#### [What is expected]
Report every line of the records beneath this task that holds the string "крыльев".

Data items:
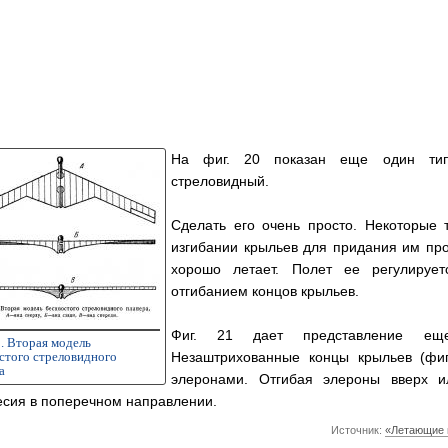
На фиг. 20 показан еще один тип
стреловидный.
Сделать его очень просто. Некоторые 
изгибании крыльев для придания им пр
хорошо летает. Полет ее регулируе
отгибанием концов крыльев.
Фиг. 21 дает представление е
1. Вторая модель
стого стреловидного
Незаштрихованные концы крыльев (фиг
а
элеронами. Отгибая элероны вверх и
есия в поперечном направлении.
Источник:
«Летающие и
...
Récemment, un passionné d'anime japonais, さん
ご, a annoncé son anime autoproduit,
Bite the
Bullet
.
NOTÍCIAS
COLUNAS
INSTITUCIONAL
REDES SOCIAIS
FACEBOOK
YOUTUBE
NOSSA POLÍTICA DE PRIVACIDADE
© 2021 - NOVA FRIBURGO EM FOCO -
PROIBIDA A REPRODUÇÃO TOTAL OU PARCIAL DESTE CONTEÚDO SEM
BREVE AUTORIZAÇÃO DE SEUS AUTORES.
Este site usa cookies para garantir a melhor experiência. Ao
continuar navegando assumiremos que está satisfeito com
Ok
--
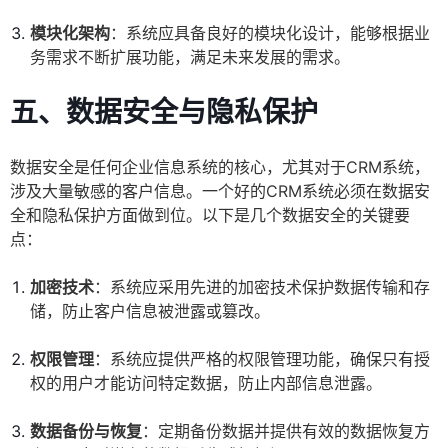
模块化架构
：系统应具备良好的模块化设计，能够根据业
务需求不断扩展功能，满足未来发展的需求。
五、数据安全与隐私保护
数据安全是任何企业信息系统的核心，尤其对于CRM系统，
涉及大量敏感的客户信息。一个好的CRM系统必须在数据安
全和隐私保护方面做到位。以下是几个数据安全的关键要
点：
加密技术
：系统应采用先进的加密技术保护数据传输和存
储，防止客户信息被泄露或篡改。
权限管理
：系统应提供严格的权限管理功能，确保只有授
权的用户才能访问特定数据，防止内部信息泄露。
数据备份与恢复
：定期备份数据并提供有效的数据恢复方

#### [Result]
изгибании крыльев для придания им пр
отгибанием концов крыльев.
Незаштрихованные концы крыльев (фиг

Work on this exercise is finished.